Born in Suffolk, England, Margaret moved to London to teach painting of flowers and insects. She exhibited her work as a botanist at the Royal Academy and the Watercolour Society.
Margaret Meen‘s output of floral paintings is considerable. She made many hundreds of paintings of exotic plants at Kew Gardens and elsewhere. Her collection is now part of the Kew Herbarium. The Victoria and Albert Museum houses a handful of her watercolours. Although prolific, her work is considered amateur by botanical standards. Margaret did publish “Exotic plants from the Royal Gardens at Kew” (1790), which is dedicated to Queen Charlotte. Her intention was to publish two parts a year but that never materialized.
Alice Hutchings, Gertrude Cope, Eleanor Morland
‘They gardened in bloomers the newspapers said,
So to Kew without waiting all Londoners sped;
From the tops of the buses they had a fine view,
Of the ladies in bloomers who gardened at Kew.’

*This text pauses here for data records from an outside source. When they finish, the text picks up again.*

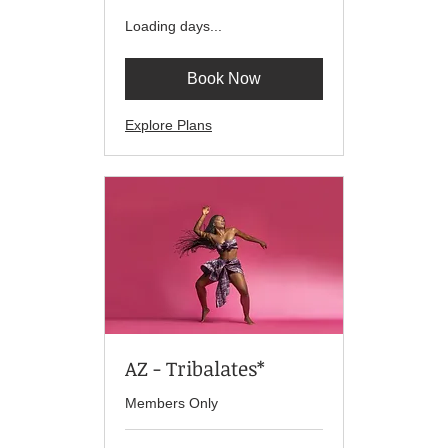
Loading days...
Book Now
Explore Plans
AZ - Tribalates*
Members Only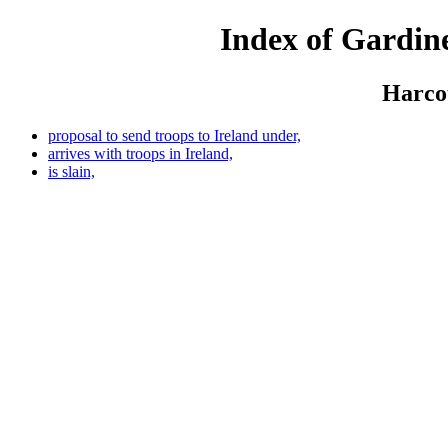
Index of Gardine
Harcou
proposal to send troops to Ireland under,
arrives with troops in Ireland,
is slain,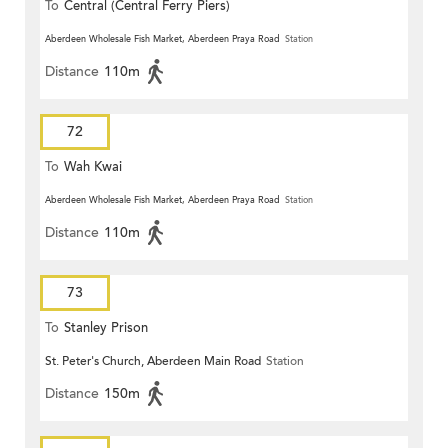
To
Central (Central Ferry Piers)
Aberdeen Wholesale Fish Market, Aberdeen Praya Road
Station
Distance
110m
72
To
Wah Kwai
Aberdeen Wholesale Fish Market, Aberdeen Praya Road
Station
Distance
110m
73
To
Stanley Prison
St. Peter's Church, Aberdeen Main Road
Station
Distance
150m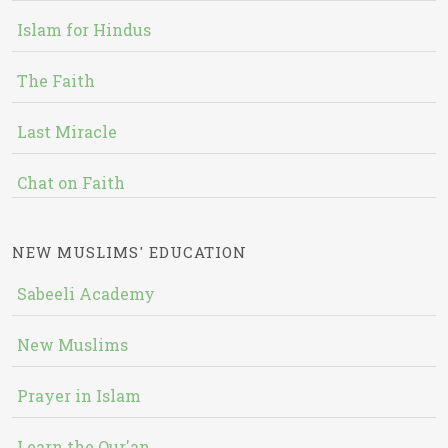
Islam for Hindus
The Faith
Last Miracle
Chat on Faith
NEW MUSLIMS' EDUCATION
Sabeeli Academy
New Muslims
Prayer in Islam
Learn the Qur'an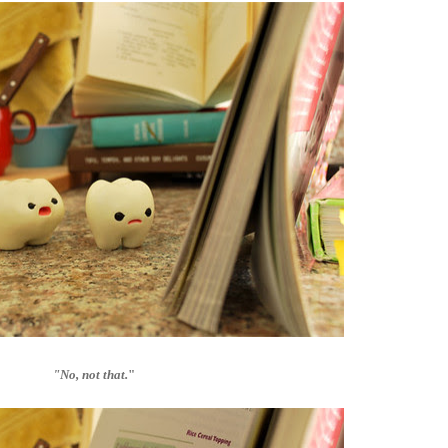
"No, not that.
"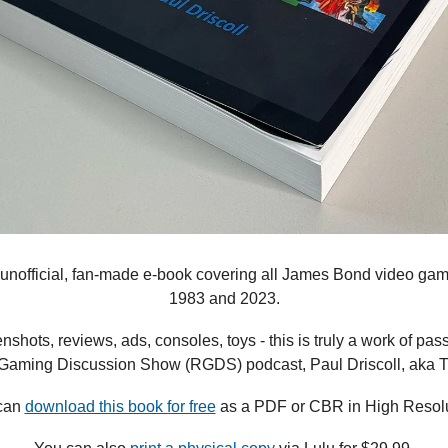
n unofficial, fan-made e-book covering all James Bond video g
1983 and 2023.
shots, reviews, ads, consoles, toys - this is truly a work of pass
 Gaming Discussion Show (RGDS) podcast, Paul Driscoll, aka T
can 
download this book for free
 as a PDF or CBR in High Resolu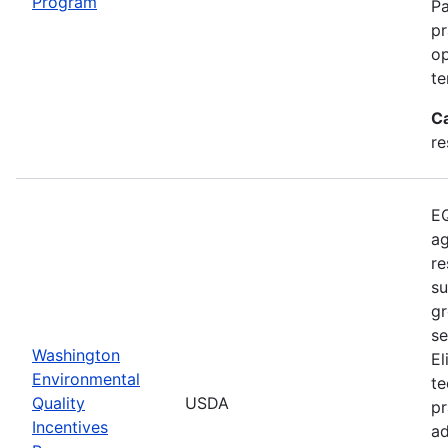
Program
Pa
pr
op
te
C
re
EQ
ag
re
su
gr
se
Washington
El
Environmental
te
Quality
USDA
pr
Incentives
ad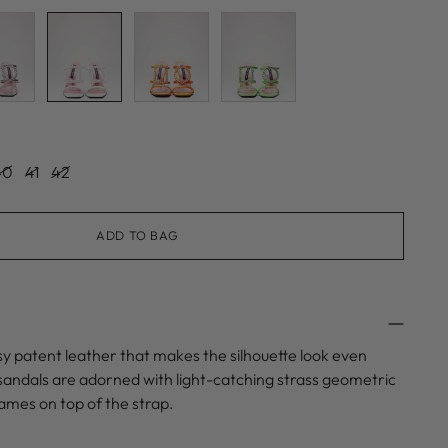
40
41
42
ADD TO BAG
y patent leather that makes the silhouette look even
sandals are adorned with light-catching strass geometric
ames on top of the strap.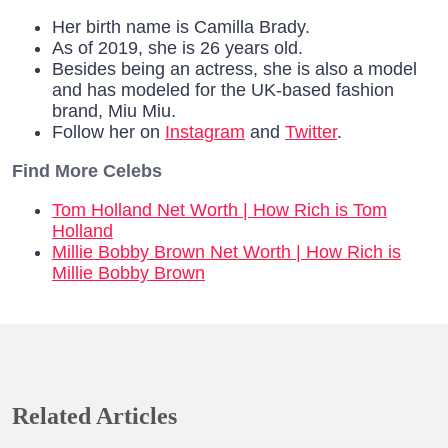
Her birth name is Camilla Brady.
As of 2019, she is 26 years old.
Besides being an actress, she is also a model
and has modeled for the UK-based fashion
brand, Miu Miu.
Follow her on
Instagram
and
Twitter
.
Find More Celebs
Tom Holland Net Worth | How Rich is Tom
Holland
Millie Bobby Brown Net Worth | How Rich is
Millie Bobby Brown
Related Articles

In 1896 the director at Kew decided to hire three women gardeners. It was a bold move and one it seemed he was hesitant to make. The Horticultural College for Women at Swanley in Kent approached Mr. Thiselton-Dyer to hire two of their qualified students as improvers. Alice Hutchings and Gertrude Cope were the first to be admitted and later in the year they were joined by Eleanor Morland. However Thiselton-Dyer allowed their admittance on the condition that they wore clothing that would not arouse their fellow workers.
Our ladies wore brown knickerbocker suits (bloomers), thick woolen stockings and brown cloth peaked caps – just like the men. Over this uniform they wore long mackintoshes when walking to and from work. Apparently the caps caused some discomfort as the ladies wore their hair long and it was difficult to keep it under the cap. According to the Journal of Horticulture the wearing of knickerbockers was preferred as ‘ the need to avoid potential damage to plants by voluminous skirts in crowded glasshouses.’ Perhaps that is so as the ladies did on occasion work in the orchid glass house, but also worked outdoors in the ‘pit’, the Rock Garden, and the Locked Garden.
Eleanor, Gertrude, Alice
The ladies did cause a stir in the village of Kew. The Daily Telegraph wrote articles on them and commented that ‘Mrs. Grundy will, no doubt, raise her hands in horror at the idea; but, after all lady -gardeners in trousers are much better equipped for the work than was the first gardeneress, Eve, when she showed Adam how to gather fruit, and afterwards eat it.” The Gardener’s Chronicle did not approve of the idea of women ‘ digging in manures and tramping over the fields’, and the Journal of the Kew Guild admitted ‘The experiment has so far proved satisfactory…’ however qualified with but ‘…they can scarcely hope to become all-round gardeners capable of managing a garden single-handed’.
The Horticultural College for Women at Swanley in Kent opened in 1889, teaching a two and three year program for both men and women. In 1895 it became a college for women only. It existed until 1945 when the property was bombed. Later the college became part of Wye College, Ashford, Kent.